I happened to be on a conference call about spiritual things on Sept. 11, 2001 that started, for me in San Diego, at 5 a.m. and ended promptly at 6. We were winding up when one of the participants broke in saying something like “Oh my God, a plane just hit the World Trade Center.” Like many I rushed to my TV – yes, I had a TV in those days – and watched the devastation unfold over and over again.
I’m a member of Activist San Diego which is dedicated to peace, social justice and environmental sustainability. Martin Eder, founder and executive director and friend sent the following message to members of that organization on that fateful day:
Terrorism is born of hopelessness. It is an unnatural state of affairs. A social order that has closed the doors on dignity and the possibility of democratic participation is a breeding ground for individualistic and suicidal desperation. A society full of cruelty will produce cruel offspring. A society based on class hierarchies, racial divisions, religious discrimination and national oppression will have no peace. There is peace born of justice and equality. There is also the peace of repression and dictatorship, but this is always a temporary peace.

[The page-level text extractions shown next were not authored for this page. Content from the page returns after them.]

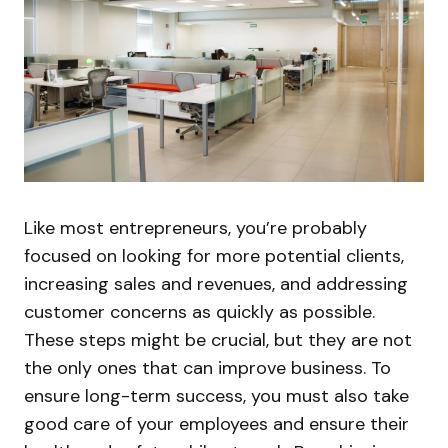
Like most entrepreneurs, you’re probably
focused on looking for more potential clients,
increasing sales and revenues, and addressing
customer concerns as quickly as possible.
These steps might be crucial, but they are not
the only ones that can improve business. To
ensure long-term success, you must also take
good care of your employees and ensure their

I in a post on another site of mine I added
I believe that the events of today signal great change and in those moments of change is the opportunity to affirm life and love. I know that we can hold for peace, in ourselves, in our families, in our neighborhoods, in our country and in our world…
As the subsequent decade of persistent war and economic chaos has unfolded I find my opinion hasn’t changed one whit. Martin was right then and he’s still right. “Terroism is born of hopelessness.”
We can change that hopelessness if we have the internal willingness to do so. We still have the opportunity to affirm life and love, we can still hold for peace, starting within ourselves.
It starts with me and with you and with each one of us.
What can I do for peace today? To relieve hopelessness? To step out in love? What can you do?